Records for the exercise:
--------------------
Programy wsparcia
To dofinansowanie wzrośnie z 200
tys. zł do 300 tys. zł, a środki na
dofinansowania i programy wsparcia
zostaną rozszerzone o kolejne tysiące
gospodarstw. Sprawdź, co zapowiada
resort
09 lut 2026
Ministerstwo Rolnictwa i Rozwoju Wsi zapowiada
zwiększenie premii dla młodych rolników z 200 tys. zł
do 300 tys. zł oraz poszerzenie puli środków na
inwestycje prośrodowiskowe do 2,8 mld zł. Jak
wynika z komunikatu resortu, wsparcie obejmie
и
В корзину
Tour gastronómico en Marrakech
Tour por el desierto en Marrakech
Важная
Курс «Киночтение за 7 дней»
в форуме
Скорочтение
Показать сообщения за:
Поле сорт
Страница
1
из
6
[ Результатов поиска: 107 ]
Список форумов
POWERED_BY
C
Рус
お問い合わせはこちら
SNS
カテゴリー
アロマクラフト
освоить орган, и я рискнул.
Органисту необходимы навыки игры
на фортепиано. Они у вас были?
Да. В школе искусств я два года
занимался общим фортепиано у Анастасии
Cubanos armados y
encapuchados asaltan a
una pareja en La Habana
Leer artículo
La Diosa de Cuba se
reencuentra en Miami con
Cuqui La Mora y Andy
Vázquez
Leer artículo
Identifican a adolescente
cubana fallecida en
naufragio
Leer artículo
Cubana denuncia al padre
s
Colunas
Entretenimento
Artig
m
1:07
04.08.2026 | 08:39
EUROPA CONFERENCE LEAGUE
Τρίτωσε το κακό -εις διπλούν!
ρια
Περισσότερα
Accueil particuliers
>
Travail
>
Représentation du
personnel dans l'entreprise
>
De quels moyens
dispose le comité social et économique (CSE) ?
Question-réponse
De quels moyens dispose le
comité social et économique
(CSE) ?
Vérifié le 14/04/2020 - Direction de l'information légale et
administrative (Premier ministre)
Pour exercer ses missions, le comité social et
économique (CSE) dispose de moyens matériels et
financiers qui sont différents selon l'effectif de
--------------------
Action item: Determine how many lines of the data above contain the string "фортепиано", and answer with the number only.

Task response: 2